Douglas A. McIntyre is the co-founder, chief executive officer and editor in chief of 24/7 Wall St. and 24/7 Tempo. He has held these jobs since 2006.

McIntyre has written thousands of articles for 24/7 Wall St. He is an expert on corporate finance, the automotive industry, media companies and international finance. He has edited articles on national demographics, sports, personal income and travel.

His work has been quoted or mentioned in The New York Times, The Wall Street Journal, Los Angeles Times, The Washington Post, NBC News, Time, The New Yorker, HuffPost USA Today, Business Insider, Yahoo, AOL, MarketWatch, The Atlantic, Bloomberg, New York Post, Chicago Tribune, Forbes, The Guardian and many other major publications. McIntyre has been a guest on CNBC, the BBC and television and radio stations across the country.

A magna cum laude graduate of Harvard College, McIntyre also was president of The Harvard Advocate. Founded in 1866, the Advocate is the oldest college publication in the United States.

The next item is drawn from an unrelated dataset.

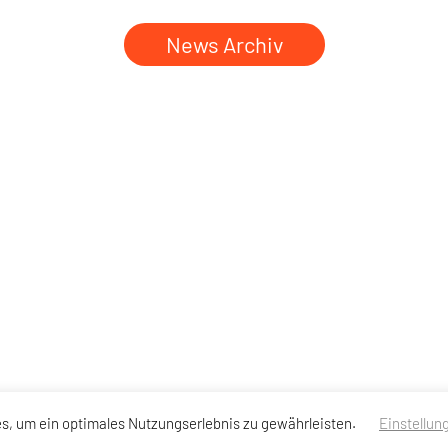
News Archiv
s, um ein optimales Nutzungserlebnis zu gewährleisten.
Einstellun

TheStreet.com, Comps.com and Edgar Online are some of the public companies for which McIntyre served on the board of directors. He was a Vicinity Corporation board member when the company was sold to Microsoft in 2002. He served on the audit committees of some of these companies.

McIntyre has been the CEO of FutureSource, a provider of trading terminals and news to commodities and futures traders. He was president of Switchboard, the online phone directory company. He served as chairman and CEO of On2 Technologies, the video compression company that provided video compression software for Adobe’s Flash. Google bought On2 in 2009.